Minimal changes for using DataParallel?

Hi all! I’m playing around with a bit of fine-tuning, just to get a basic understanding of how it works. I’ve successfully done some simple single-GPU tunes, and my next step is to try multi-GPU training. I’ve read the help page on efficient training on multiple GPUs, and was originally planning to do the train using Distributed DataParallel, but at this stage I want to run the training in a notebook, so I can’t easily use the launcher for that. A ChatGPT conversation gave me the belief that I could stay in the notebook (at the loss of some efficiency) by using DataParallel.

From the same ChatGPT session, I got the impression that using DP was as simple as wrapping my model in DataParallel:

from torch.nn import DataParallel

parallel_model = DataParallel(model).cuda()

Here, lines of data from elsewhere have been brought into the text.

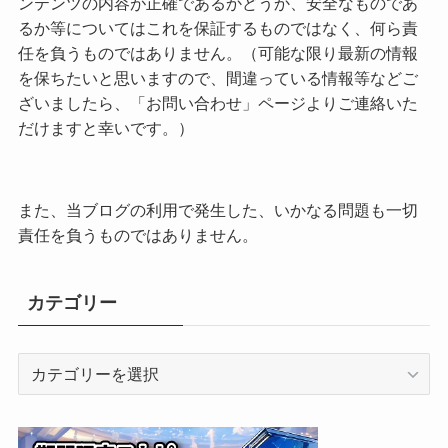
ンテンツの内容が正確であるかどうか、安全なものであ
るか等についてはこれを保証するものではなく、何ら責
任を負うものではありません。（可能な限り最新の情報
を保ちたいと思いますので、間違っている情報等などご
ざいましたら、「お問い合わせ」ページよりご連絡いた
だけますと幸いです。）
また、当ブログの利用で発生した、いかなる問題も一切
責任を負うものではありません。
カテゴリー
カ
テ
ゴ
リ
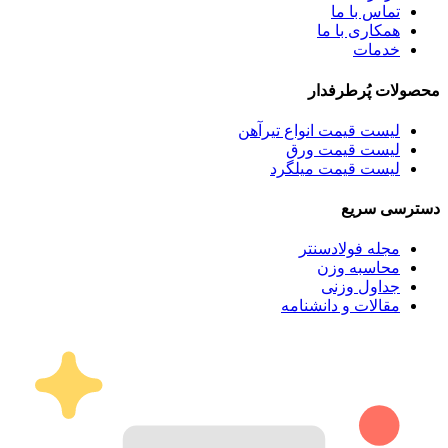
تماس با ما
همکاری با ما
خدمات
محصولات پُرطرفدار
لیست قیمت انواع تیرآهن
لیست قیمت ورق
لیست قیمت میلگرد
دسترسی سریع
مجله فولادسنتر
محاسبه وزن
جداول وزنی
مقالات و دانشنامه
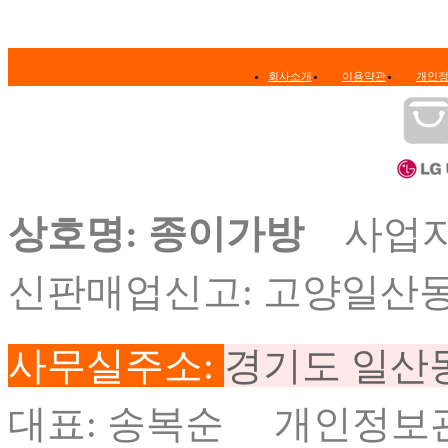
회사소개
이용약관
개인
상호명: 종이가방
사업자등록
신판매업신고: 고양일산동
사무실주소:
경기도 일산동구
대표: 송복순 개인정보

…and then passing parallel_model into the trainer. However, that leads to an IndexError suggesting that somehow the dataset isn’t getting through to the trainer. You can see the full code and the error in this notebook. The same code successfully runs the training if model is passed in to the Trainer instead of parallel_model.

Is there a simple way to use DataParallel in a notebook like this? Or is this a blind alley I should abandon, and focus on DDP instead?

Update for anyone else with the same problems; I’m now 99% sure it was a ChatGPT hallucination. After much digging, it doesn’t appear to be possible to simply wrap a model in DataParallel and then use it with the Trainer.

I wound up changing the notebook so that it was a regular script, then running it with

torchrun --nproc_per_node=2 script.py

…and it worked fine.

My takeaway is that it doesn’t seem possible to do multi-GPU training inside a notebook, which is fine! I can build a simple model in a notebook then switch to using a script when I want to scale it up.